Solved – Understanding Simpson’s paradox: Andrew Gelman’s example with regressing income on sex and height

interactionregressionsimpsons-paradox

Andrew Gelman in one of his recent blog posts says:

  1. I do not think counterfactuals or potential outcomes are necessary for Simpson’s paradox. I say this because one can set up Simpson’s
    paradox with variables that cannot be manipulated, or for which
    manipulations are not directly of interest.

  2. Simpson’s paradox is part of a more general issue that regression coefs change if you add more predictors, the flipping of sign is not
    really necessary.

Here’s an example that I use in my teaching that illustrates both
points:

I can run a regression predicting income from sex and height. I find
that the coef of sex is \$10,000 (i.e., comparing a man and woman of
the same height, on average the man will make \$10,000 more) and the
coefficient of height is \$500 (i.e., comparing two men or two women
of different heights, on average the taller person will make \$500
more per inch of height).

How can I interpret these coefs? I feel that the coef of height is
easy to interpret (it’s easy to imagine comparing two people of the
same sex with different heights), indeed it would seem somehow “wrong”
to regress on height without controlling for sex, as much of the raw
difference between short and tall people can be “explained” by being
differences between men and women. But the coef of sex in the above
model seems very difficult to interpret: why compare a man and a woman
who are both 66 inches tall, for example? That would be a comparison
of a short man with a tall woman. All this reasoning seems vaguely
causal but I don’t think it makes sense to think about it using
potential outcomes.

I pondered over it (and even commented on the post) and think there's something that begs to be understood with greater clarity here.

Until the part on interpretation of gender it is so okay. But I do not see what's the problem behind comparing a short man and a tall woman. Here's my point: In fact it makes even greater sense (given the assumption that men are taller on average). You cannot compare a 'short man' and a 'short' woman for exactly the same reason, that the difference in income is explained in some part by the difference in heights. Same goes for tall men and tall women and even more so for short women and tall men (which is further out of the question, so to speak). So basically the effect of height is eliminated only in the case when short men and tall women are compared (and this helps in interpreting the coefficient on gender). Doesn't it ring a bell on similar underlying concepts behind the popular matching models?
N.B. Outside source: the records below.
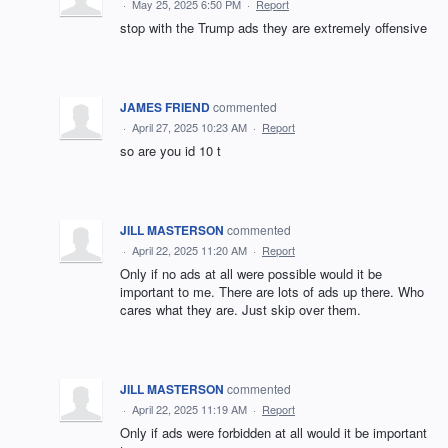
·
May 25, 2025 6:50 PM
·
Report
stop with the Trump ads they are extremely offensive
JAMES FRIEND
commented
·
April 27, 2025 10:23 AM
·
Report
so are you id 10 t
JILL MASTERSON
commented
·
April 22, 2025 11:20 AM
·
Report
Only if no ads at all were possible would it be
important to me. There are lots of ads up there. Who
cares what they are. Just skip over them.
JILL MASTERSON
commented
·
April 22, 2025 11:19 AM
·
Report
Only if ads were forbidden at all would it be important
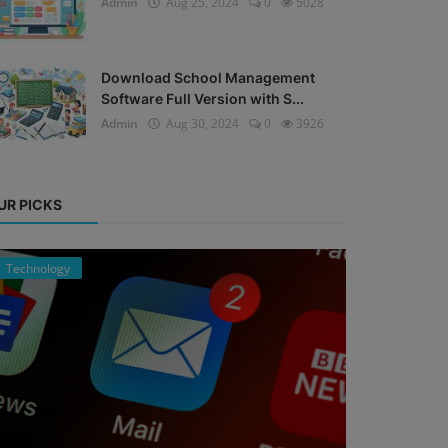
Admin
Aug 25, 2024
0
5028
Download School Management
Software Full Version with S...
Admin
Aug 30, 2024
0
3926
UR PICKS
Technology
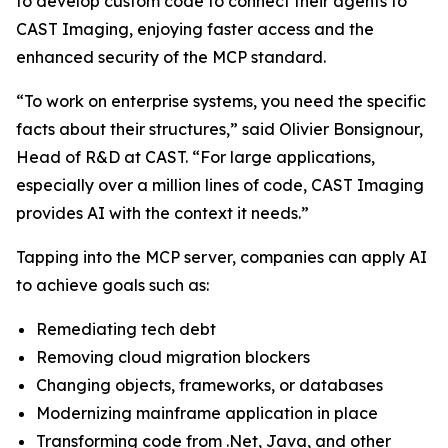
to develop custom code to connect their agents to
CAST Imaging, enjoying faster access and the
enhanced security of the MCP standard.
“To work on enterprise systems, you need the specific
facts about their structures,” said Olivier Bonsignour,
Head of R&D at CAST. “For large applications,
especially over a million lines of code, CAST Imaging
provides AI with the context it needs.”
Tapping into the MCP server, companies can apply AI
to achieve goals such as:
Remediating tech debt
Removing cloud migration blockers
Changing objects, frameworks, or databases
Modernizing mainframe application in place
Transforming code from .Net, Java, and other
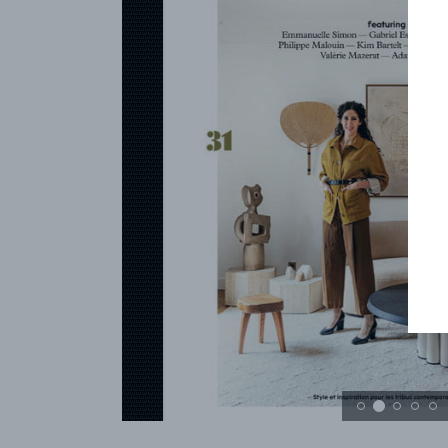
REFERENCES
PROFESSIONALS
FAQ
NEWS
FR
EN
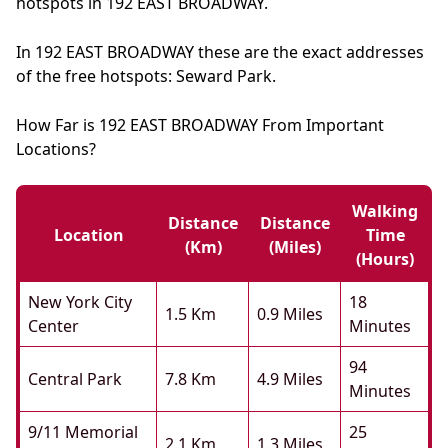
hotspots in 192 EAST BROADWAY.
In 192 EAST BROADWAY these are the exact addresses
of the free hotspots: Seward Park.
How Far is 192 EAST BROADWAY From Important
Locations?
Walking
Distance
Distance
Location
Time
(km)
(miles)
(hours)
New York City
18
1.5 Km
0.9 Miles
Center
Minutes
94
Central Park
7.8 Km
4.9 Miles
Minutes
9/11 Memorial
25
2.1 Km
1.3 Miles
The idea behind Simpson's paradox is that the population effect might be different from the sub-group wise effect(s). This is in some sense related to his point 2 and the fact that he acknowledges that height should not be controlled for alone (what we say omitted variable bias). But I could not relate this to the controversy on the coefficient on gender.

Maybe you might be able to express it more clearly? Or comment on my understanding?

Best Answer

I'm not totally sure of your question, but can remark on his claims and your confusion in the example model.
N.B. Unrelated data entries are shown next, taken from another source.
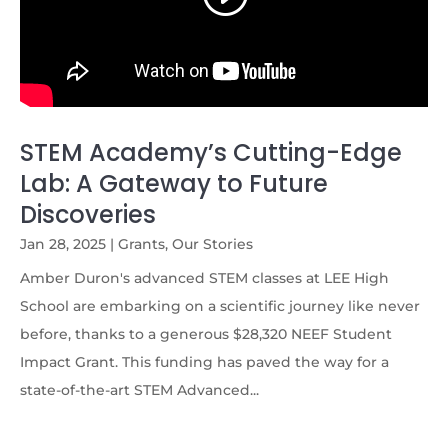
STEM Academy’s Cutting-Edge
Lab: A Gateway to Future
Discoveries
Jan 28, 2025
|
Grants
,
Our Stories
Amber Duron's advanced STEM classes at LEE High
School are embarking on a scientific journey like never
before, thanks to a generous $28,320 NEEF Student
Impact Grant. This funding has paved the way for a
state-of-the-art STEM Advanced...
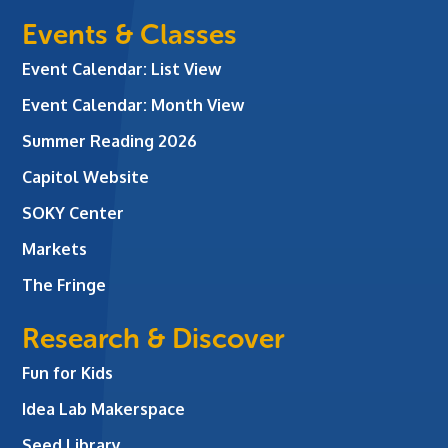
Events & Classes
Event Calendar: List View
Event Calendar: Month View
Summer Reading 2026
Capitol Website
SOKY Center
Markets
The Fringe
Research & Discover
Fun for Kids
Idea Lab Makerspace
Seed Library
Andrew is not quite clear if scientific interest lies in the height adjusted sex-income association or the sex adjusted height-income association. In a causal model framework sex causes height but height does not cause sex. So if we want the impact of sex, adjusting for height would introduce mediator bias (possibly collider bias too, since rich people are taller!). I find it confusing and funny when I see applied research that interprets the other "covariates" (confounders and precision variables) which are included in a model. They are nonsense, but simply provide adequate stratification to make the comparison that is necessary. Adjusting for height, if you are interested in inference on sex based differences in income, is the wrong thing to do.

I agree counterfactuals are not necessary to explain Simpson's paradox. They can be simply a trait intrinsic to data. I think both crude and adjusted RRs are in some sense correct without being causal. It is more problematic, of course, when the objective is causal analysis, and overadjustment reveals problems of non-collapsibility (which inflates an OR) and insufficient sample size.

As a reminder for the readers: Simpson's paradox is a very specific phenomenon that refers to an instance in which an association flips direction after controlling for a confounding variable. The Berkeley Admissions data was the motivating example. There, crude RRs showed women were less likely to be accepted to Berkeley. However, once stratified by departments, the RRs showed that women were more likely to be accepted in every single department. They just were more likely to apply to the difficult departments that rejected many people.

Now in causal inference theory, we would be befuddled to conceive that the department one applied to causes gender. Gender is intrinsic right? Well, yes and no. Miettenen argues for a "study base" approach to such problems: who is the population? It is not all eligible students, it is the ones who specifically apply to Berkeley. The more competitive departments have attracted the women to apply to Berkeley when they would not have applied otherwise. To expand: a woman who is profoundly intelligent wants to get into the best, say, engineering program. If Berkeley had not had a great engineering program, she would not have applied to Berkeley anyway, she would have applied to MIT or CalPoly. So in that light, the "applying student" population, department causes gender and is a confounder. (caveat: I'm a first gen college student so don't know much about which programs are renowned for what).

So how do we summarize this data? It is true that Berkeley were more likely to admit a man who applied than a woman. And it is true that the departments of Berkeley were more likely to admit women than to admit men. Crude and stratified RRs are sensible measures even if they are non-causal. This underscores how important it is to be precise with our wording as statisticians (the humble author does not presume himself to be remotely precise).

Confounding is a phenomenon distinct from non-collapsibility, another form of omitted variable bias but one which is known to produce milder effects on estimates. Unlike logistic regression, non-collapsibilty does not cause bias in linear regression and the consideration of a continuous in Gelman's example should have been described more thoroughly.

Andrew's interpretation of the sex coefficient in his sex / height adjusted income model reveals the nature of the model's assumptions: the assumption of linearity. Indeed in the linear model, such comparisons between men and women are enabled because for a specific woman, we can predict what a similar height male may have earned, even if he wasn't observed. This is also the case if one allows for effect modification, so that the slope of the trend in women is different from than that of men. On the other hand, I don't think it's so crazy to conceive of men and women of the same height, 66 inches indeed would be a tall woman and short man. It seems a mild projection to me, rather than gross extrapolation. Furthermore, since the model assumptions can be stated clearly, it helps readers understand that the sex stratified income-height association bears information which is borrowed across or averaged between samples of males and females. If such an association were the object of inference, the earnest statistician would obviously consider the possibility of effect modification.